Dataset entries
= = =

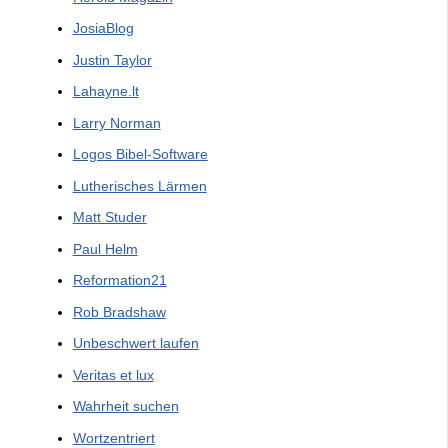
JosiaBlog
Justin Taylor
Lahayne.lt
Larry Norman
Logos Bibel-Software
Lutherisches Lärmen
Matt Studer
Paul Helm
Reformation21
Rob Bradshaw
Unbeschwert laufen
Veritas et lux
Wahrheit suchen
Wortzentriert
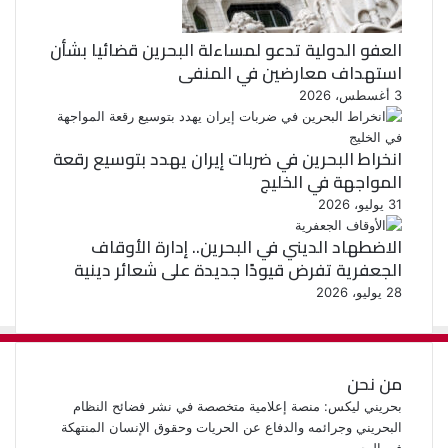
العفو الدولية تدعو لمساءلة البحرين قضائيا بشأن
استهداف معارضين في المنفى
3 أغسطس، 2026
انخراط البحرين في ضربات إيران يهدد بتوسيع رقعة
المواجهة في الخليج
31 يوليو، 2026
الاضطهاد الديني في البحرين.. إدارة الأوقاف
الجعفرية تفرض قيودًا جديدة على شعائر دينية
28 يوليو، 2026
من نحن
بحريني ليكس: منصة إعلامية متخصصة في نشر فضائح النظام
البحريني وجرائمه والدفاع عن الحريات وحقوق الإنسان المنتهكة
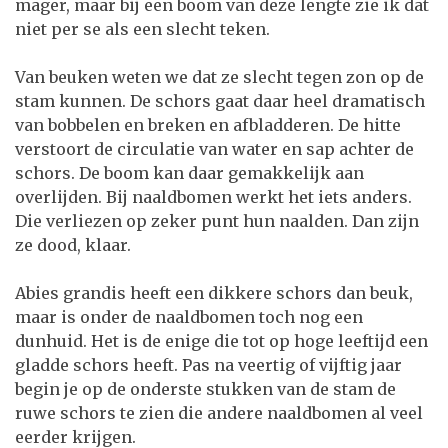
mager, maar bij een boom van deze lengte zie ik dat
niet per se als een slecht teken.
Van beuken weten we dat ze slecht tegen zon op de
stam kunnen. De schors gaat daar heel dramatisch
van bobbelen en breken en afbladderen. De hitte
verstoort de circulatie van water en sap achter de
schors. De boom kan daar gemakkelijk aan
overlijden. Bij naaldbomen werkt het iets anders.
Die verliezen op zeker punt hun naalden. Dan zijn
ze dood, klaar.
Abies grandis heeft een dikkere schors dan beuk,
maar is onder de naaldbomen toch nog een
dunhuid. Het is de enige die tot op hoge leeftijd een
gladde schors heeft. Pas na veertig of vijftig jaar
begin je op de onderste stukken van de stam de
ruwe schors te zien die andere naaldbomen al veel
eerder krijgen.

= = =

▶ [WHAT IS EXPECTED] The records above should be output exactly, but without any of their pictures.

▶ [RESPONSE AREA]
JosiaBlog
Justin Taylor
Lahayne.lt
Larry Norman
Logos Bibel-Software
Lutherisches Lärmen
Matt Studer
Paul Helm
Reformation21
Rob Bradshaw
Unbeschwert laufen
Veritas et lux
Wahrheit suchen
Wortzentriert
العفو الدولية تدعو لمساءلة البحرين قضائيا بشأن
استهداف معارضين في المنفى
3 أغسطس، 2026
انخراط البحرين في ضربات إيران يهدد بتوسيع رقعة
المواجهة في الخليج
31 يوليو، 2026
الاضطهاد الديني في البحرين.. إدارة الأوقاف
الجعفرية تفرض قيودًا جديدة على شعائر دينية
28 يوليو، 2026
من نحن
بحريني ليكس: منصة إعلامية متخصصة في نشر فضائح النظام
البحريني وجرائمه والدفاع عن الحريات وحقوق الإنسان المنتهكة
mager, maar bij een boom van deze lengte zie ik dat
niet per se als een slecht teken.
Van beuken weten we dat ze slecht tegen zon op de
stam kunnen. De schors gaat daar heel dramatisch
van bobbelen en breken en afbladderen. De hitte
verstoort de circulatie van water en sap achter de
schors. De boom kan daar gemakkelijk aan
overlijden. Bij naaldbomen werkt het iets anders.
Die verliezen op zeker punt hun naalden. Dan zijn
ze dood, klaar.
Abies grandis heeft een dikkere schors dan beuk,
maar is onder de naaldbomen toch nog een
dunhuid. Het is de enige die tot op hoge leeftijd een
gladde schors heeft. Pas na veertig of vijftig jaar
begin je op de onderste stukken van de stam de
ruwe schors te zien die andere naaldbomen al veel
eerder krijgen.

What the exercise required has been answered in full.